Rotary representation at community information and engagement room for Mardi Gras celebration at Panajachel Colegio Internacional

David Griggs, Vivian Harvey, and John Van Lante presented information about local efforts in remediation of Lake Atitlan, including the tul reforestation project.  

The immediate goal is seeking more volunteers for the twice-monthly tul program, with the long-term goal being to involve the Panajachel community in the efforts to save the lake.

With the arrival of warmer weather around Lake Atitlan, the harvesting and replanting of the tul has resumed, reports John Van Lente, vice president of the Rotary E Club of Lake Atitlan. This continues the Tul Reforestation Program, entitled “Natural Interventions to Revitalize the Biodiversity of Lake Atitlan Guatemala.”

TulTul is a local plant which is especially important for the health of the lake. The cyanobacteria blooms of recent years are mainly caused by excess input of nutrients, and the presence of tul (Tule, Schoenoplectus or Scirpus) provides a natural and rapid uptake of nutrients, including nitrogen and phosphorus, while creating the surface area that attracts microorganisms in the water that create a cleaning biofilm.

The amount of tul, formerly abundant around the shore of the lake, has been severely diminished due to the sudden changes in the water level over the past few years, as well as from the lack of education among the population around the lake on its importance and responsible harvesting.
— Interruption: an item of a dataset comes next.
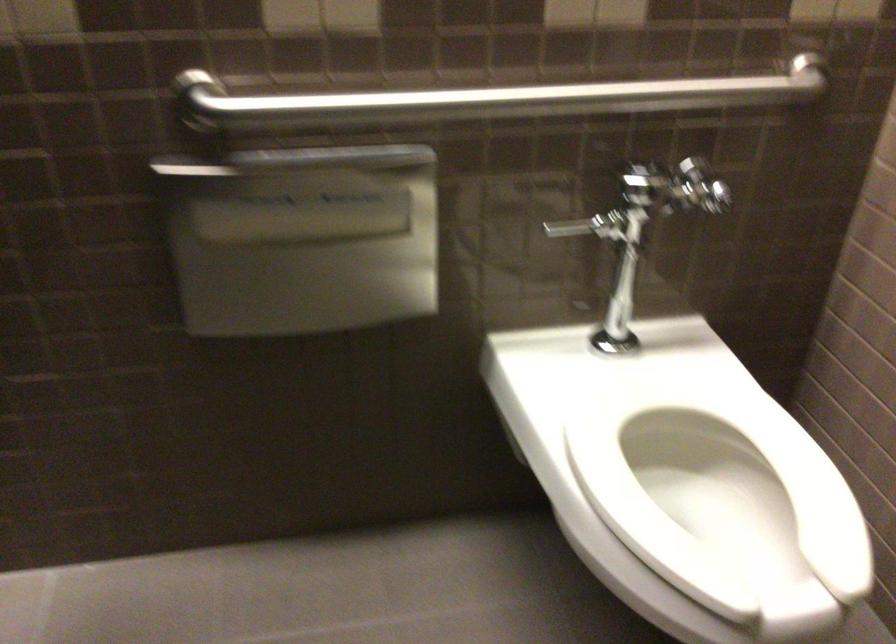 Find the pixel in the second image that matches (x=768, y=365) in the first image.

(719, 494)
The immediate need for remediation and replanting of tul around the lake is critical to the health of Lake Atitlan.

TulThanks to the leadership of AMSCLAE (the local Atitlan Basin Group), the following organizations are supporting the tul restoration project: CONAP (El Consejo Nacional de Áreas Protegidas, Amigos del Lago, and the Rotary E Club of Lake Atitlan.

Volunteers, both local residents and visitors, are invited to join this important program on the first Thursday or the third Wednesday of each month.

On Thursday, August 3, the Rotary e-Club of Lake Atitlan hosted hosted DG Julio Grazioso (Guatemala) and Assistant DG Luis Barcarcel (Xela). Juan Carlos Chevez hosted a very nice luncheon, and Emilio Crespo supplied many dishes from Hotel Cacique.

We had an excellent meeting with great team presence. David Griggs, Bruce Clemens, and Vivian Harvey were present online. More than 10 RECLA members participated, and many prospective members also were present, for a total of 22 present.

After a junta directiva review of overall goals from 11-12:15, DG Julio gave a rotary presentation from 12:15-1:15 in excellent English, practicing for presentations in Belize. He will forward his powerpoint presentation, and Dr Will Bogel will distribute it as requested. This was a great team effort, and Dr. Will believes we will have a very positive relationship with the DG and partner in both country and district projects.

Dr. Will expresses gratitude to all Rotary e-Club of Lake Atitlan members for a very successful 2016-17, as we look forward to an excellent new Rotary year and synergy from our team.